START Information provided
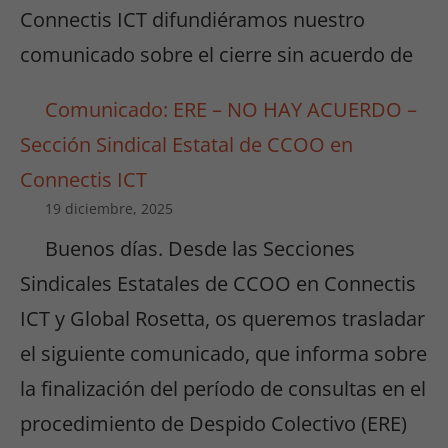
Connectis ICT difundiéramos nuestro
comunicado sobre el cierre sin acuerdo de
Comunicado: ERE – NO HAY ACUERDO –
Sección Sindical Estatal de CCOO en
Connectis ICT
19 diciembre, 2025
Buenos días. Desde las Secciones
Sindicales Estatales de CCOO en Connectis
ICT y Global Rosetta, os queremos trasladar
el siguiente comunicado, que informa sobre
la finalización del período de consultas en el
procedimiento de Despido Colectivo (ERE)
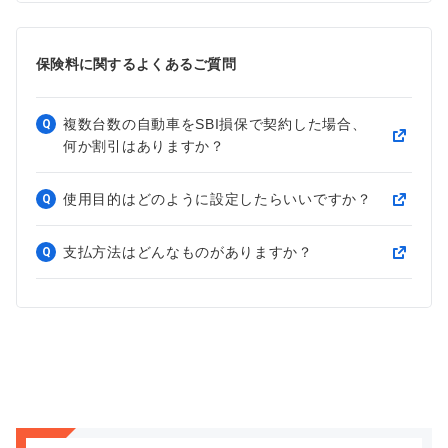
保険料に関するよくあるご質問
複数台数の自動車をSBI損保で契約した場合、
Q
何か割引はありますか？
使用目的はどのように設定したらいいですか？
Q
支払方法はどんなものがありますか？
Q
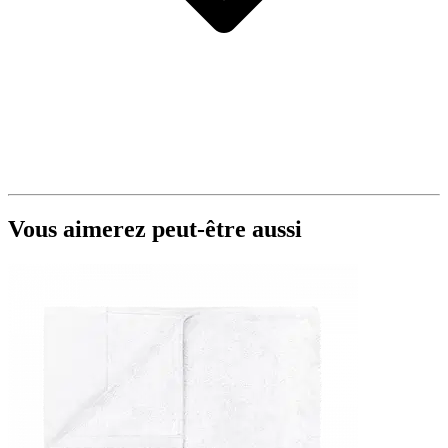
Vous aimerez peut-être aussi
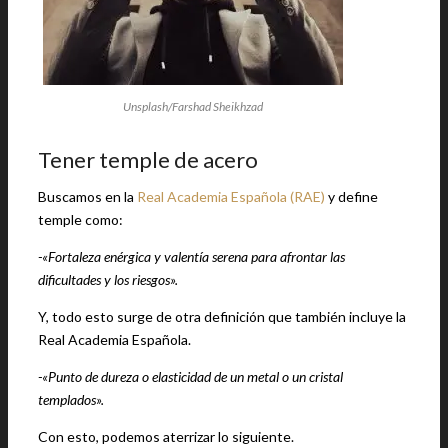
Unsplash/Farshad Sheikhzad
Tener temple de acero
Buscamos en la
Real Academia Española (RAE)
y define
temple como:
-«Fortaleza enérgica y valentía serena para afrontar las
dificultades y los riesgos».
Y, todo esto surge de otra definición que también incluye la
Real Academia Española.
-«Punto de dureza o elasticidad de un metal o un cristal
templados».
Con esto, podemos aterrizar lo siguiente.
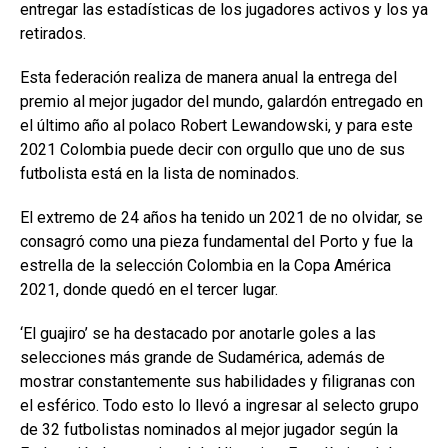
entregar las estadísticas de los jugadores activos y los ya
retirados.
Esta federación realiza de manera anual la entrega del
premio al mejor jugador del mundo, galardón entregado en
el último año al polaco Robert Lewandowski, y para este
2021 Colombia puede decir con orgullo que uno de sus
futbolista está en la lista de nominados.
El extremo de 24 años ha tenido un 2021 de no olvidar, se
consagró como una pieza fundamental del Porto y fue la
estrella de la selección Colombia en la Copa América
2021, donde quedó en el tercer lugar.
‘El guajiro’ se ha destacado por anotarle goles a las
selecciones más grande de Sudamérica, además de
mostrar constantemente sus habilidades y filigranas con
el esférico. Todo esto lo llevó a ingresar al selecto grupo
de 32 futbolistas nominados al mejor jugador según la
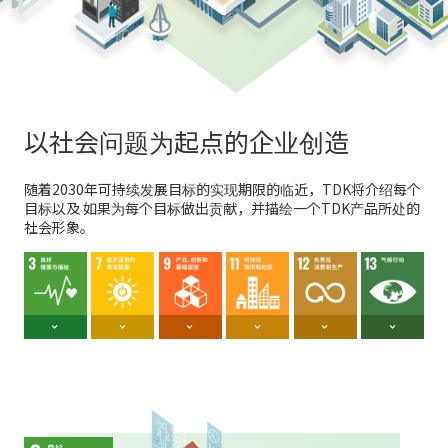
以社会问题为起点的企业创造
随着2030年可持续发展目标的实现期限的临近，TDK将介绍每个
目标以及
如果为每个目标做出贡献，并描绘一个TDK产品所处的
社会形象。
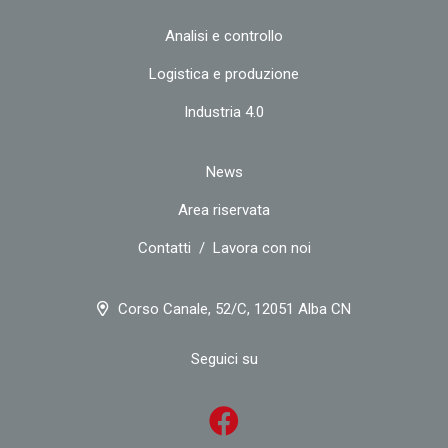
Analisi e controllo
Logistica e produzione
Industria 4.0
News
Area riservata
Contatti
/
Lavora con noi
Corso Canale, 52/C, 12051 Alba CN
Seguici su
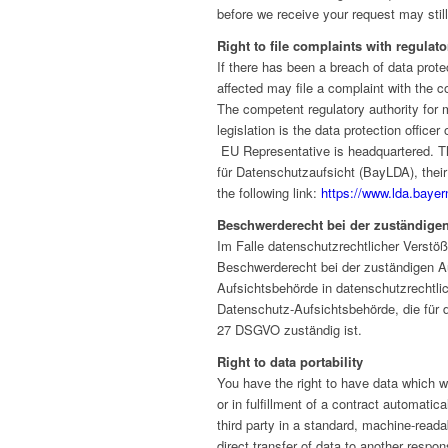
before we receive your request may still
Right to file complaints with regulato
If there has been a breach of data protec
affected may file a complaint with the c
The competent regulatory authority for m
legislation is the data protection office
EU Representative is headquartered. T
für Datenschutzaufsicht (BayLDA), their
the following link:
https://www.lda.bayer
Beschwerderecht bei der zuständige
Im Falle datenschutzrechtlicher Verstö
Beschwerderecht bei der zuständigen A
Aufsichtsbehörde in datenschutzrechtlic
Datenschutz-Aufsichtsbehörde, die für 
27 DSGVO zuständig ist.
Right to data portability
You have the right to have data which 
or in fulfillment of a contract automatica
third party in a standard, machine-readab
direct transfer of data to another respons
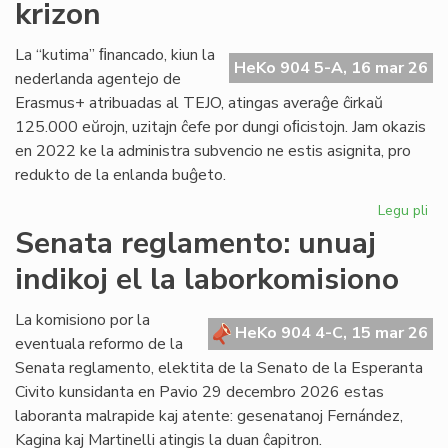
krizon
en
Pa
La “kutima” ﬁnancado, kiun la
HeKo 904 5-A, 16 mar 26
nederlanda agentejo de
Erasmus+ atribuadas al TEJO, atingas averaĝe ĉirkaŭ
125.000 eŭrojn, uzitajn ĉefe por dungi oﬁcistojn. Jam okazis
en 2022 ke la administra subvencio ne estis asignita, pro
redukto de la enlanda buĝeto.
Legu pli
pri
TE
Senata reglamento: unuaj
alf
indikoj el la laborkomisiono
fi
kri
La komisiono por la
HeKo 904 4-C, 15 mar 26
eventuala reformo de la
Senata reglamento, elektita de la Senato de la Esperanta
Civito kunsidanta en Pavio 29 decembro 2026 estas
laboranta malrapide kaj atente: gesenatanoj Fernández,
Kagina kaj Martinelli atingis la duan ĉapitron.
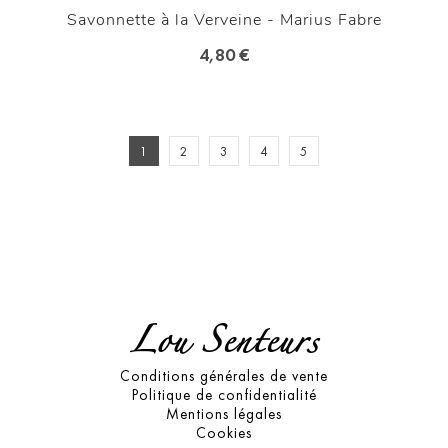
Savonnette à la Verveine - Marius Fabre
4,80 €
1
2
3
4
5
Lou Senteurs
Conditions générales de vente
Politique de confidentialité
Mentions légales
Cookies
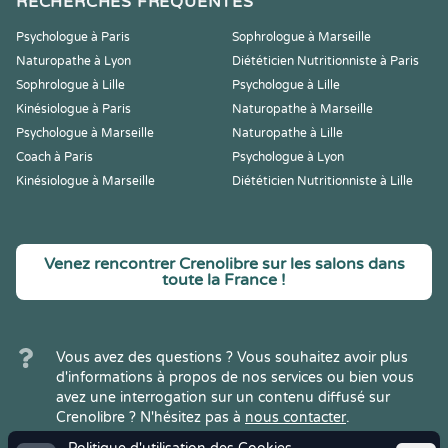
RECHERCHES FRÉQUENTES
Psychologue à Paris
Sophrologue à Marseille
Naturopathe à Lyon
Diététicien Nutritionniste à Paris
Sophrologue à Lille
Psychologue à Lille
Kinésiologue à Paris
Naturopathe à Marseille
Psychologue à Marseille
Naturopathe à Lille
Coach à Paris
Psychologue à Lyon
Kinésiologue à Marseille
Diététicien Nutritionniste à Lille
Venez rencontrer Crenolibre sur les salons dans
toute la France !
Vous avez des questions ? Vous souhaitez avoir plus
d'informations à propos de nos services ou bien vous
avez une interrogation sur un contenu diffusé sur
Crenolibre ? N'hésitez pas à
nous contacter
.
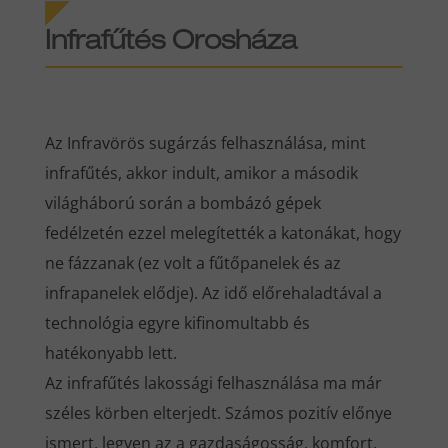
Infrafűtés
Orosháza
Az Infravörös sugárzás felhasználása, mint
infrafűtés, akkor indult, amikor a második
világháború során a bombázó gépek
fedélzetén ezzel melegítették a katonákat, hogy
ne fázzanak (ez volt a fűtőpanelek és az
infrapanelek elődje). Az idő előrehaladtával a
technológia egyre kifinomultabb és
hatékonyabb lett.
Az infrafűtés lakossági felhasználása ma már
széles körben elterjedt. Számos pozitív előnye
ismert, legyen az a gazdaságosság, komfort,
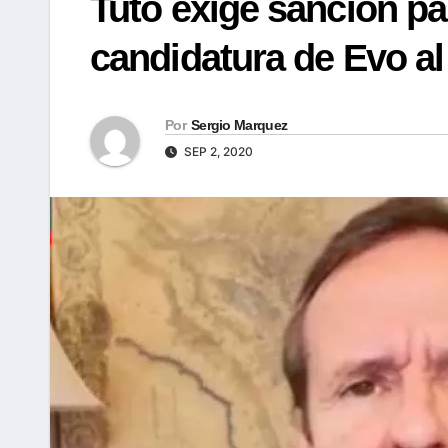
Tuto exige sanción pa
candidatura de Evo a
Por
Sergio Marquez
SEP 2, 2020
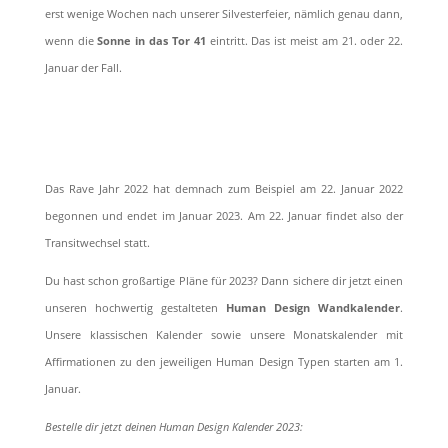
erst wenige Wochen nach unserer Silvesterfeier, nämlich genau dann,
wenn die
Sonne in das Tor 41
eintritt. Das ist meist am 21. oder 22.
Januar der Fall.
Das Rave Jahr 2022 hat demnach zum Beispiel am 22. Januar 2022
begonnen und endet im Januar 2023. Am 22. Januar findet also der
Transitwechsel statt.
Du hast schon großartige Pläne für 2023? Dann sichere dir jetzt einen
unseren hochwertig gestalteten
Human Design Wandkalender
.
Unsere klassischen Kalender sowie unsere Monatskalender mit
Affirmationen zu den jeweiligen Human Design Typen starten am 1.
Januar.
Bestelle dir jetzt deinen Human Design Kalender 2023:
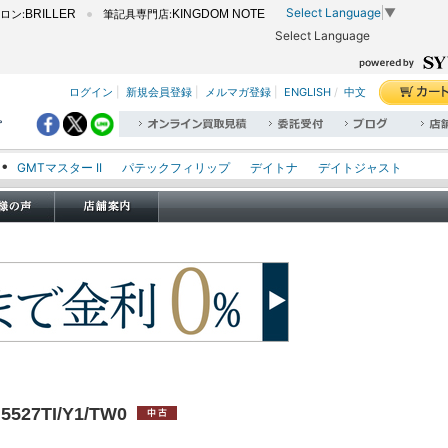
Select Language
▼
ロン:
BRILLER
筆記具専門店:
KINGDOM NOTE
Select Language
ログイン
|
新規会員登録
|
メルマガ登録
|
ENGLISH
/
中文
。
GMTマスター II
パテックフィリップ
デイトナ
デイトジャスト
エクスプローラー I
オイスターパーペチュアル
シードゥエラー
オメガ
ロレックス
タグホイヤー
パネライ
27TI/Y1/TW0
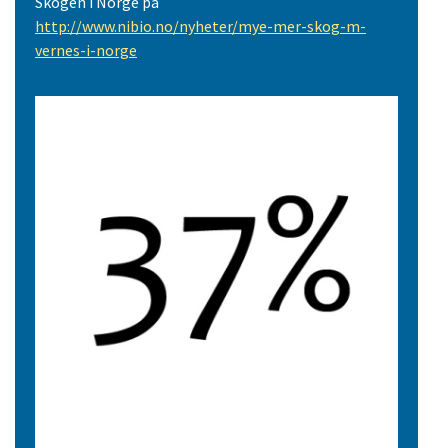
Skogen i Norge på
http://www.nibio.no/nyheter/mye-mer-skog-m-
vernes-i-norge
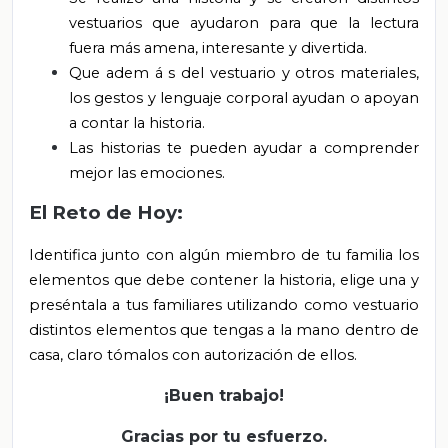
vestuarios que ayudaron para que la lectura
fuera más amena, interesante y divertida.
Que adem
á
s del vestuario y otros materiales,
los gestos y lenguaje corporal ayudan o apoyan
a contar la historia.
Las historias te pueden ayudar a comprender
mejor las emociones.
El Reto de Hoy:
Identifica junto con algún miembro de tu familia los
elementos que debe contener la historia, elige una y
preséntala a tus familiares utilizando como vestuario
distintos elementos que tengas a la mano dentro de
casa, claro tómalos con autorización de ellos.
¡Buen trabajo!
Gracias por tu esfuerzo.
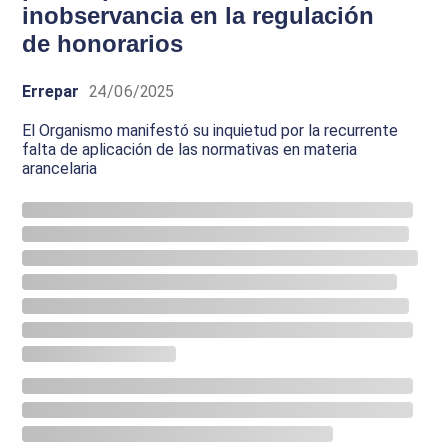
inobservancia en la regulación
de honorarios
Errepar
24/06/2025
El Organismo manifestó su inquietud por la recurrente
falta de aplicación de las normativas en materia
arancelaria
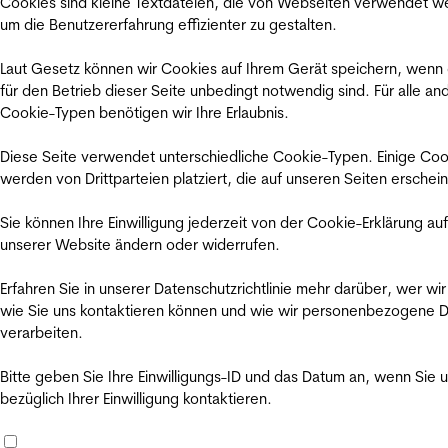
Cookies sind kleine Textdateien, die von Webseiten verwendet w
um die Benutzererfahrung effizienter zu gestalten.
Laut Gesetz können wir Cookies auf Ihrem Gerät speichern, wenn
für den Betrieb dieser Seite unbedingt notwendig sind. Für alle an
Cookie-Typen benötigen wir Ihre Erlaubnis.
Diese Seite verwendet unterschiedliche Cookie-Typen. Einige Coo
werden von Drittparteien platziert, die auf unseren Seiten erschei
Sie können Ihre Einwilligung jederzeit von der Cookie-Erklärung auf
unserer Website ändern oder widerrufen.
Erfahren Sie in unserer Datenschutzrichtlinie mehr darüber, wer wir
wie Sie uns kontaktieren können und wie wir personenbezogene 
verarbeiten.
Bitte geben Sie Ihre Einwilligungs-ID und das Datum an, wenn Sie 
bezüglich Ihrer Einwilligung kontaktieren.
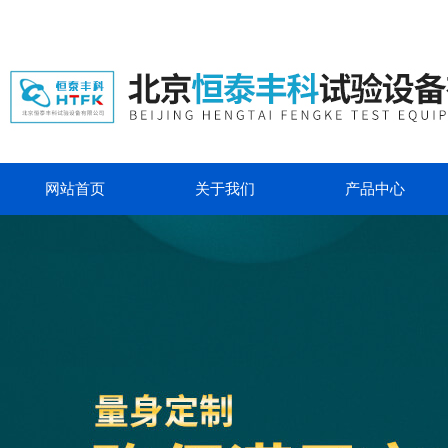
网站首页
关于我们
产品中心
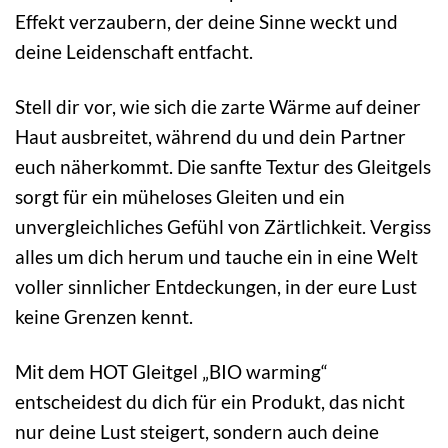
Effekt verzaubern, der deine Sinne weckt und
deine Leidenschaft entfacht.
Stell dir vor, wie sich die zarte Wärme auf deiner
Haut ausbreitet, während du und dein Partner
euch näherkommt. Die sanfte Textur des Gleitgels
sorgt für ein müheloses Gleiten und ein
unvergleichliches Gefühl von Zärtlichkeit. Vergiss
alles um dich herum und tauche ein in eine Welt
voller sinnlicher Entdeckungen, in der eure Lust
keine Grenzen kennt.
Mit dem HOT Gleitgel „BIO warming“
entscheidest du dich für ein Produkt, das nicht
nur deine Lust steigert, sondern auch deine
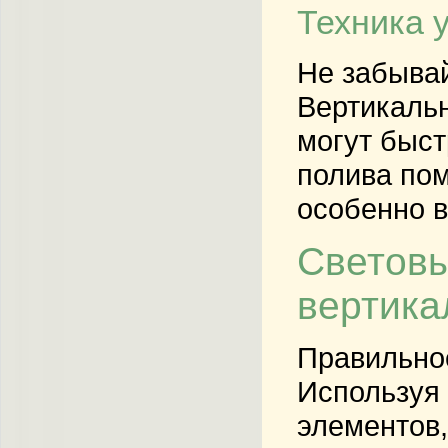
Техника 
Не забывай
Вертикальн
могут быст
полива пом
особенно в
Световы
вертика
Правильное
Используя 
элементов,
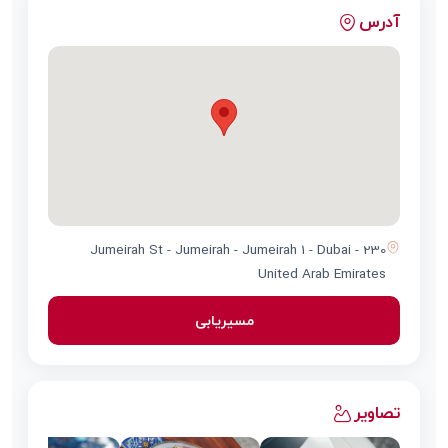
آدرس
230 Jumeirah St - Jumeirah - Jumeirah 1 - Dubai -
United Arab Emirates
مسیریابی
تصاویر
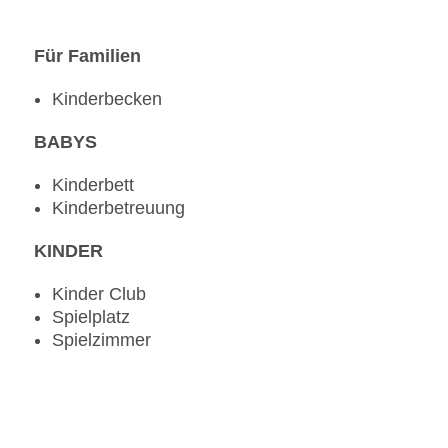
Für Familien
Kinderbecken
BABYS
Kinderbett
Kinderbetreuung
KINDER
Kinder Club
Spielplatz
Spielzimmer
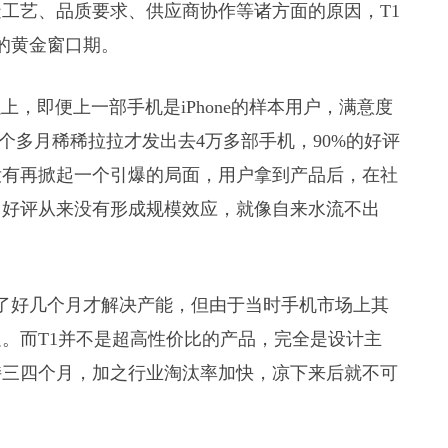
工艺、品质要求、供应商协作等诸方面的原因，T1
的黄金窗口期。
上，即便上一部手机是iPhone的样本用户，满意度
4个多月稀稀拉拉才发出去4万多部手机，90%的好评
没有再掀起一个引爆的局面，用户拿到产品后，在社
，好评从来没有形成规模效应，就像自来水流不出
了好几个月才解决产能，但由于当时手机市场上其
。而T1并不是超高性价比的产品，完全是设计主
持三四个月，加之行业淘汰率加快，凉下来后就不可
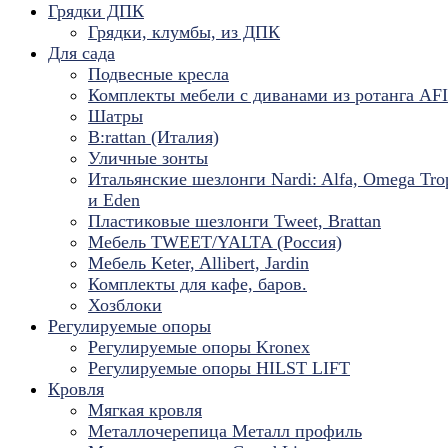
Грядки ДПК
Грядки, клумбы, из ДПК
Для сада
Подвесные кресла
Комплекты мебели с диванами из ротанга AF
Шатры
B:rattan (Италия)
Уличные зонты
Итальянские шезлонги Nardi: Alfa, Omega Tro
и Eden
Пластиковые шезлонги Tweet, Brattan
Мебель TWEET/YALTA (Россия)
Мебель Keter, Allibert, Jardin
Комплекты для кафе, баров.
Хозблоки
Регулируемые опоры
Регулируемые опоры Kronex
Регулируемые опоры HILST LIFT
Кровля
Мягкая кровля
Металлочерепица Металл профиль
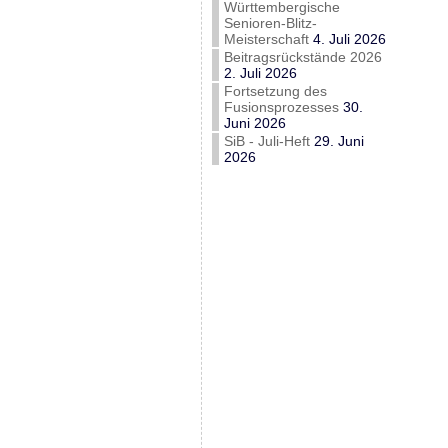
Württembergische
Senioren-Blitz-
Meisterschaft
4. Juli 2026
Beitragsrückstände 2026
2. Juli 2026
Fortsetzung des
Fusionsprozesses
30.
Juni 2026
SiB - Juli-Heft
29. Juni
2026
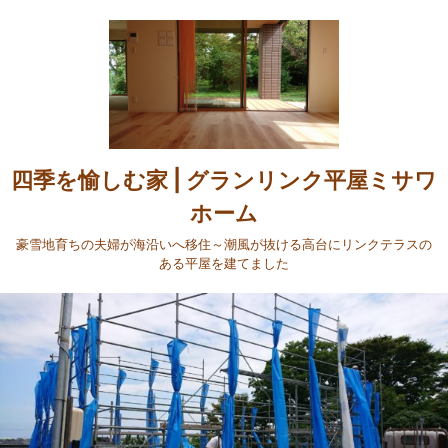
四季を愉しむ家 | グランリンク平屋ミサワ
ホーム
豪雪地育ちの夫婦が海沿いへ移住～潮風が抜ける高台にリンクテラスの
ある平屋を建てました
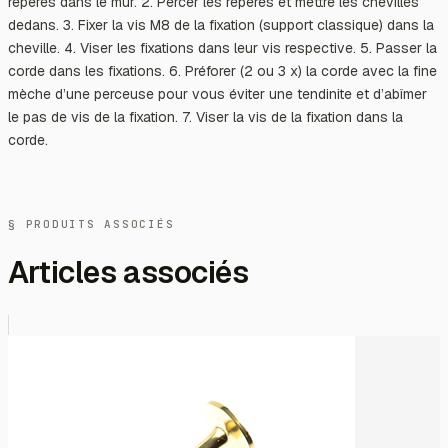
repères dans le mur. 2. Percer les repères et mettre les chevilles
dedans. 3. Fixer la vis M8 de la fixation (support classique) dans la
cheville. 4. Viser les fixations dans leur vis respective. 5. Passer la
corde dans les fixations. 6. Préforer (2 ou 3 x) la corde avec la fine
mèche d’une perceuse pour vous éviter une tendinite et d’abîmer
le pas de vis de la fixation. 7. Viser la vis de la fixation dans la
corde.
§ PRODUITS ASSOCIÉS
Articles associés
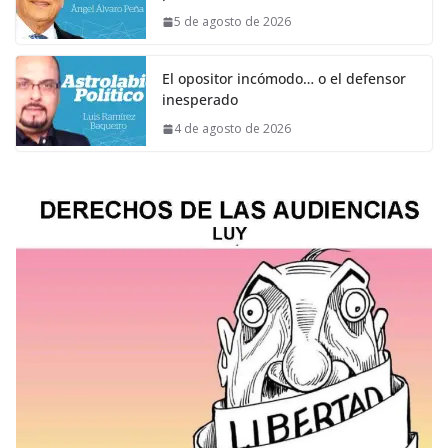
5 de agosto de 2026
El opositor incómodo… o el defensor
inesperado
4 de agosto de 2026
END Information provided
### What you should do
Which lines of the data hold the string "Lille"? Return each of them.

### Result below
Sophrologue à Lille
Psychologue à Lille
Naturopathe à Lille
Diététicien Nutritionniste à Lille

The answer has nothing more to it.